Thanks for the quick reply. We are already using "pallet nails". However, I am looking for a better solution to connect the a 2cm board to another 2cm board without having to hit the nail through and then bend it. We have used a 4cm ringed nails but they didn't seem to hold very well


----------



## Rader Sidetrack (Nov 30, 2011)

I don't build pallets, but I do take them apart at times. Some specialized pallets/frames that I salvage are made largely from two pieces 3/4" thick wood, which is approximately the same as your 4 cm. They are manufactured with 1/2" crown staples instead of nails. And whoever builds then is using a liberal amount of staples. Their method seems to be to just add more fasteners to get better holding power.


----------



## jim lyon (Feb 19, 2006)

pieter said:


> Thanks for the quick reply. We are already using "pallet nails". However, I am looking for a better solution to connect the a 2cm board to another 2cm board without having to hit the nail through and then bend it.
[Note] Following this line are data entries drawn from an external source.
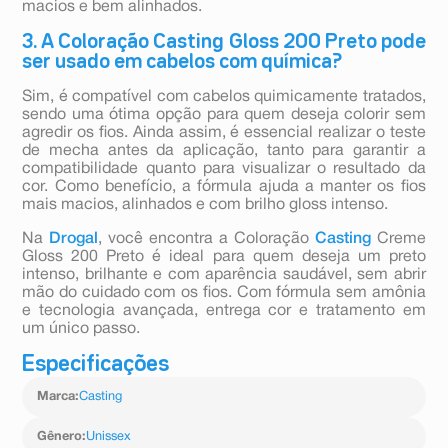
macios e bem alinhados.
3. A Coloração Casting Gloss 200 Preto pode
ser usado em cabelos com química?
Sim, é compatível com cabelos quimicamente tratados,
sendo uma ótima opção para quem deseja colorir sem
agredir os fios. Ainda assim, é essencial realizar o teste
de mecha antes da aplicação, tanto para garantir a
compatibilidade quanto para visualizar o resultado da
cor. Como benefício, a fórmula ajuda a manter os fios
mais macios, alinhados e com brilho gloss intenso.
Na
Drogal
, você encontra a Coloração
Casting
Creme
Gloss 200 Preto é ideal para quem deseja um preto
intenso, brilhante e com aparência saudável, sem abrir
mão do cuidado com os fios. Com fórmula sem amônia
e tecnologia avançada, entrega cor e tratamento em
um único passo.
Especificações
Marca
:
Casting
Gênero
:
Unissex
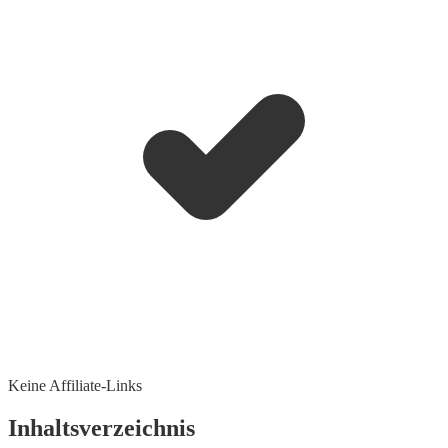
Keine Affiliate-Links
Inhaltsverzeichnis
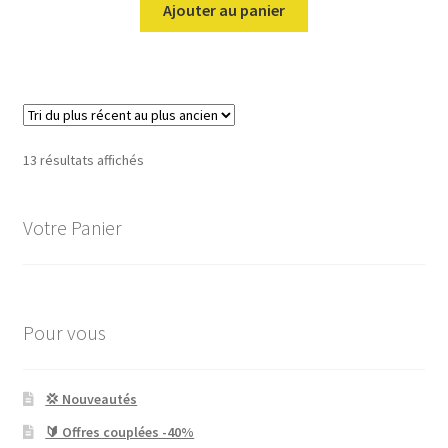
Ajouter au panier
Trié
13 résultats affichés
du
plus
Votre Panier
récent
au
plus
ancien
Pour vous
💢 Nouveautés
🔰 Offres couplées -40%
We have used a 4cm ringed nails but they didn't seem to hold very well


We like the triple galvanized screw in either a torx or a square drive, of a length at least twice as long as the board you are attaching (2" is a good length for fastening a 1" board onto a 2"x4"). It makes it easy to disassemble for repair and replacement.


----------



## Chip Euliss (Sep 2, 2010)

I also use screws so I can replace the untreated plywood when it is no longer serviceable. I buy 2 inch deck screws and reuse them too. Nails hold great but are time consuming to remove. I have some pallets that are 15 years old and the treated bottoms (2x4 and 1x4) still hold up well. The last 2 years, I've brushed melted wax on the top of the plywood and drilled a couple of holes in each of the quads that hold each of the 4 hives.


----------



## chillardbee (May 26, 2005)

Just my opinion but building 4-way pallets are not as easy as a single bottom board. You might want to pour your heart and soul into it and do it right right the first time so you have something thats going to last 20-30 years or better yet, a life time. If you have the skills to build your own pallet, even better so you can pay attention to detail.

some things to consider is drilling 2 holes in the back corners of each board to allow water to drian. setting your pallets on regular pallets will help prevent rot as well.


----------